Unfortunately, the compiler has bugs and limitations that the stdlib must work around by defining additional public symbols not intended for direct consumption by users. For example:

// Workaround.
public protocol _Collection { ... }

// Symbol intended for use outside stdlib.
public protocol Collection : _Collection { ... }

These symbols are hidden using the leading underscore rule.

Because Swift does not yet support a notion of SPI, any implementation details that are shared across the stdlib's various sub-modules must also be public. These names, too, use the leading underscore rule.

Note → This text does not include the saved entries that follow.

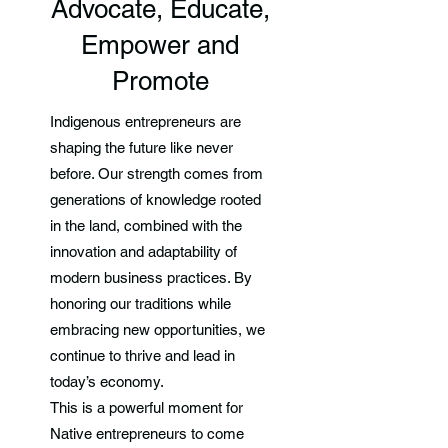
Advocate, Educate,
Empower and
Promote
Indigenous entrepreneurs are
shaping the future like never
before. Our strength comes from
generations of knowledge rooted
in the land, combined with the
innovation and adaptability of
modern business practices. By
honoring our traditions while
embracing new opportunities, we
continue to thrive and lead in
today’s economy.
This is a powerful moment for
Native entrepreneurs to come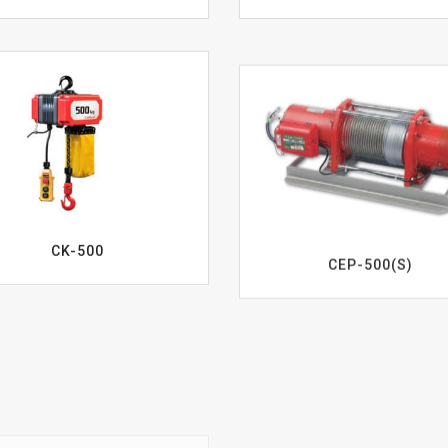
CK-500
CEP-500(S)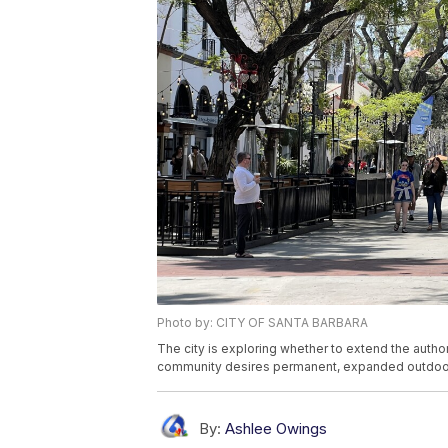
Photo by: CITY OF SANTA BARBARA
The city is exploring whether to extend the authori
community desires permanent, expanded outdoor
By:
Ashlee Owings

To document the reason for marking symbols public, we use comments:

  • symbols used in tests:

    public // @testable
    func _foo() { ... }
    
  • symbols that are SPIs for the module X:

    public // SPI(X)
    func _foo() { ... }
    

internal

In Swift, internal is an implied default everywhere--except within public extensions and protocols. Therefore, internal should be used explicitly everywhere in the stdlib to avoid confusion.

Note

No declaration should omit an access

To create a "single point of truth" about whether a name is intended for user consumption, the following names should all use the leading underscore rule:

  • module-scope private and internal symbols:

    var _internalStdlibConstant: Int { ... }
    
  • private and internal symbols nested within public types:

    public struct Dictionary {
      var _representation: _DictionaryRepresentation
    }
    

private

The private modifier cannot be used in the stdlib at least until rdar://17631278 is fixed.

Leading Underscore Rule

Variables, functions and typealiases should have names that start with an underscore:

var _value: Int
func _bridgeSomethingToAnything(_ something: AnyObject) -> AnyObject
typealias _InternalTypealias = HeapBuffer<Int, Int>

To apply the rule to an initializer, one of its label arguments or internal parameter names must start with an underscore:

public struct Foo {
  init(_count: Int) {}
  init(_ _otherInitializer: Int) {}
}

Note

the identifier that consists of a single underscore _ is not considered to be a name that starts with an underscore. For example, this initializer is public:

public struct Foo {
  init(_ count: Int) {}
}

The compiler and IDE tools may use the leading underscore rule, combined with additional heuristics, to hide stdlib symbols that users don't need to see.

Users are prohibited to use leading underscores symbols in their own source code, even if these symbols are visible through compiler diagnostics or IDE tools.